Friday, 29 August 2008
A Winter's Tale
If you were going to choose a symbol for a pacific northwest American city, what would it be and where would you put it? How about a statue of Chief Seattle, the person after whom the city is named?
There are in fact five native North American tribes that consider parts of Seattle to be in their traditional territory, the Duwamish, the Suquamish, the Snoqualmie, Tulalip and Muckleshoot. Personally I think the Muckleshoot win the award for funkiest name but it was the chief of the Suquamish people who is thus “honoured”.
Apparently there were a few problems associated with this as his tribe didn’t really have a “chief” in the accepted sense of the word and their beliefs about someone’s name continuing after they had passed on usually forbade such a thing. In fact rumour has it that there are only three statues to the man in the whole of the city, though I have only seen two, one of which is only a bust. So how about a totem pole?
One of the first things you notice in Pioneer Square, a mere smoke ring away from the bust of Chief Seattle, is a totem pole. Which is weird as none of the five tribes particularly have a culture of totem carving, something that belonged to the native tribes further north and into Canada.
The totem pole was first placed here, accompanied by cheers, in 1899. It was later damaged by fire, deliberately, and replaced with a copy in 1940. With a certain irony the replacement was carved by direct descendents of the Alaskan tribe that had seen the original one stolen from their village.
Some accounts say that the native village was abandoned and thus the pillage of a pole was justified, others say that it was a negotiated removal. Either way the Tinglit Tribe demanded twenty thousand dollars for the stolen pole before finally accepting five hundred, paid by a Seattle Newspaper. All in all probably not the best symbol to represent the city.
The Space Needle, a thoroughly modern pole that towers above the Seattle Centre and one of the first things you see as you approach Seattle from the ocean, is almost an iconic symbol for the city; omnipresent, worshipped by visitors and locals alike and appearing on the sides of buildings, t-shirts and key-rings.
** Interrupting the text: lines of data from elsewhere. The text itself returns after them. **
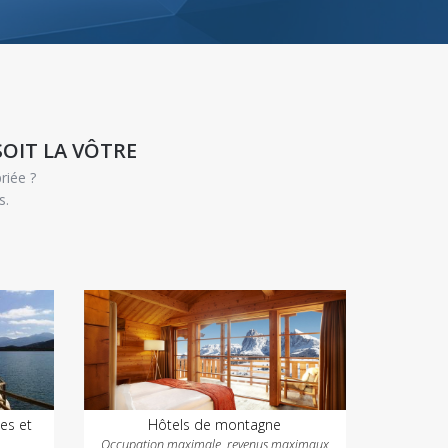
SOIT LA VÔTRE
riée ?
s.
ues et
Hôtels de montagne
Occupation maximale, revenus maximaux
It is ingrained in the subconscious mind but as the design was originally inspired by a German radio mast it lacks a certain “indiginality.”
So, if I had to choose an iconic, indigenous, omnipresent and awe inspiring symbol for the city what would it be? Mount Rainier, or better still Mount Tahoma to give it its aboriginal name.
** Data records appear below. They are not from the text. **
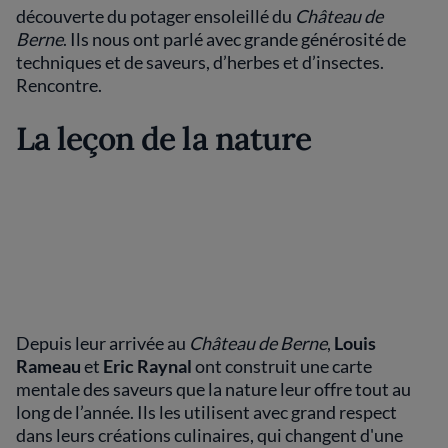
découverte du potager ensoleillé du
Château de
Berne
. Ils nous ont parlé avec grande générosité de
techniques et de saveurs, d’herbes et d’insectes.
Rencontre.
La leçon de la nature
Depuis leur arrivée au
Château de Berne
,
Louis
Rameau
et
Eric Raynal
ont construit une carte
mentale des saveurs que la nature leur offre tout au
long de l’année. Ils les utilisent avec grand respect
dans leurs créations culinaires, qui changent d'une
Japan’s Tokyo has its Mount Fiji, a mythical summit etched in our collective minds and Mount Tahoma is just as good. Only about fifty miles south of the city, the first thing you see as the airplane approaches Tacoma International airport (Tacoma is a linguistic corruption of Tahoma), the first thing you notice as you leave the airport, the first thing you see from the top of the space needle, from the ferries as you approach the city on water.
Ok, some days the clouds or haze completely hide it and for a while you forget that it exists, dominated as you are by the urban environment, but then suddenly the air clears and the shock of its presence is breath taking. Two years ago I was wandering Pike Street Market and my attention was all at street level, the football world cup was nearing a fantastic climax and my mind was elsewhere. I fell into conversation with an American journalist who opinioned that the US would be much more interested in the game if F.i.F.A. removed the offside rule and the teams played with no goalkeepers.
I turned my head away in shock and was stunned by the unexpected view of the mountain towering over the cranes of the container port in the distance, its majesty no way diminished by the plastic glass I was viewing it through. I didn’t get to visit closer on that trip and I promised myself I would this time. I haven’t, even though it is possible as a day trip from the city centre as well as a camping or hotel visit. There is still time.
“With 26 major glaciers, Mount Rainier is the most heavily glaciated peak in the lower 48 states with 35 square miles of permanent snowfields and glaciers. The summit is topped by two volcanic craters, each over 1,000 feet in diameter. Geothermal heat from the volcano keeps areas of both craters free of snow and ice, and has formed an extensive network of glacier caves and ice-filled craters”.
Snow-covered the whole year round. It’s winter up there.